With QE, a central bank purchases assets like bonds in order to boost liquidity and lower interest rates in an effort to stimulate the economy. (Still not sure what QE is? Business Insider’s Mike Bird has the definitive explainer.)
Societe Generale strategist Sebastian Galy wrote on Friday that these comments are a promise of a sovereign QE program in Europe from Draghi, and is also the ECB chief selling the idea to Germany. Germany has long been opposed to a QE program.
Markets, however, have been expecting the ECB to eventually engage in QE, and the euro weakened in 2014 in anticipation of this action, as inflation has been steadily evaporating in the eurozone over the last year, running below 1% against the ECB’s target of 2%.
On Friday, the euro was starting the year with new lows, closing in on 1.20 against the US dollar.
In a note to clients on Friday, ScoGen’s Kit Juckes wrote that as the euro approaches 1.20, the consensus forecast of the euro ending 2015 at 1.18 against the dollar might be the first to be adjusted in the new year.

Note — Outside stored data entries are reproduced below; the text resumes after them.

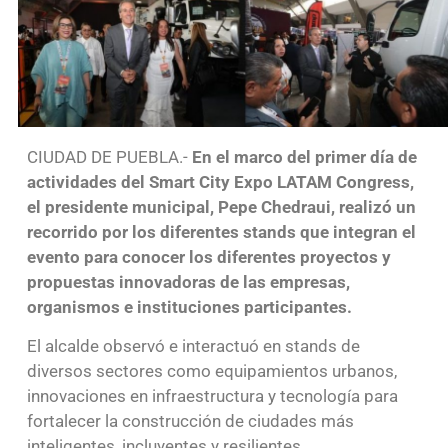
CIUDAD DE PUEBLA.-
En el marco del primer día de
actividades del Smart City Expo LATAM Congress,
el presidente municipal, Pepe Chedraui, realizó un
recorrido por los diferentes stands que integran el
evento para conocer los diferentes proyectos y
propuestas innovadoras de las empresas,
organismos e instituciones participantes.
El alcalde observó e interactuó en stands de
diversos sectores como equipamientos urbanos,
innovaciones en infraestructura y tecnología para
fortalecer la construcción de ciudades más
inteligentes, incluyentes y resilientes.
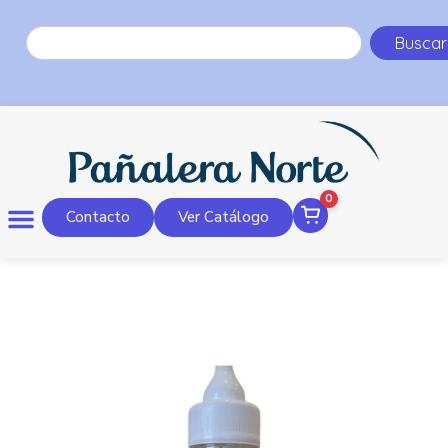
Buscar
0
Contacto
Ver Catálogo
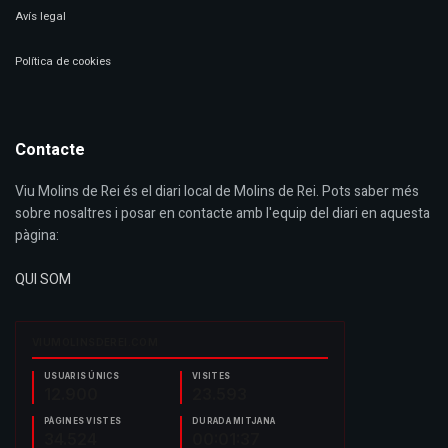
Avís legal
Política de cookies
Contacte
Viu Molins de Rei és el diari local de Molins de Rei. Pots saber més
sobre nosaltres i posar en contacte amb l'equip del diari en aquesta
pàgina:
QUI SOM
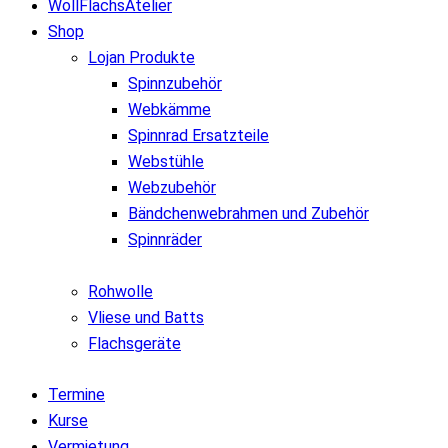
WollFlachsAtelier
Shop
Lojan Produkte
Spinnzubehör
Webkämme
Spinnrad Ersatzteile
Webstühle
Webzubehör
Bändchenwebrahmen und Zubehör
Spinnräder
Rohwolle
Vliese und Batts
Flachsgeräte
Termine
Kurse
Vermietung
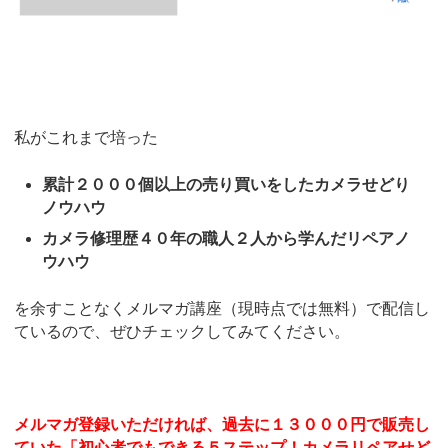
私がこれまで培った
累計２０００個以上の売り買いをしたカメラせどり
ノウハウ
カメラ修理歴４０年の職人２人から学んだリペアノ
ウハウ
を余すことなくメルマガ講座（現時点では無料）で配信し
ているので、ぜひチェックしてみてください。
メルマガ登録いただければ、過去に１３０００円で販売し
ていた「初心者でもできる５ステップ！カメラリペアせど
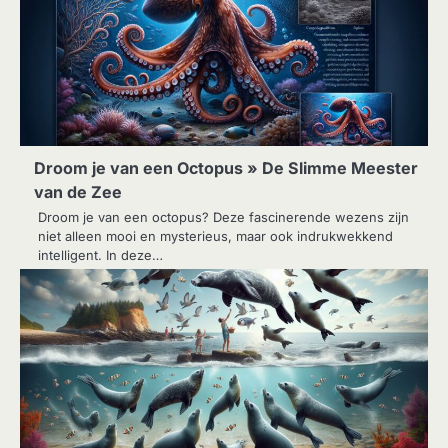
Droom je van een Octopus » De Slimme Meester
van de Zee
Droom je van een octopus? Deze fascinerende wezens zijn
niet alleen mooi en mysterieus, maar ook indrukwekkend
intelligent. In deze…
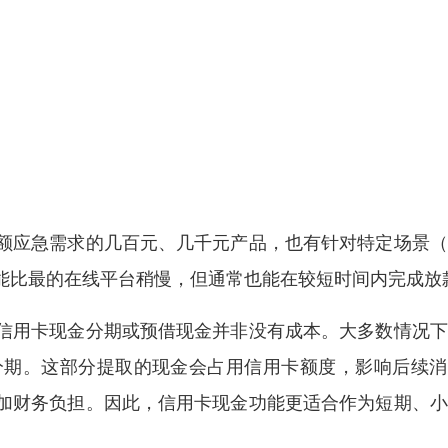
额应急需求的几百元、几千元产品，也有针对特定场景（
能比最的在线平台稍慢，但通常也能在较短时间内完成放
信用卡现金分期或预借现金并非没有成本。大多数情况下
分期。这部分提取的现金会占用信用卡额度，影响后续消
加财务负担。因此，信用卡现金功能更适合作为短期、小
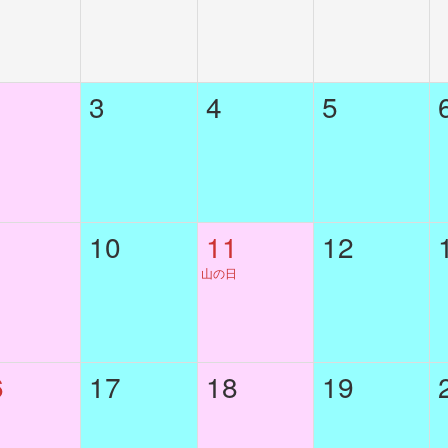
3
4
5
10
11
12
山の日
6
17
18
19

Earlier this week, German finance minister Wolfgang Schaeuble reiterated the German position that structural reform — which can also be read as austerity — is needed in Europe rather than easy money from the ECB.
“The ECB can make its decisions independently,” Schaeuble said, according to Reuters. “But cheap money should not be allowed to dent the reform zeal in some countries.”
Schaeuble added that, “But even if we’re the strongest economy, Germany can’t always get its way. At the end of the a compromise is what’s needed.”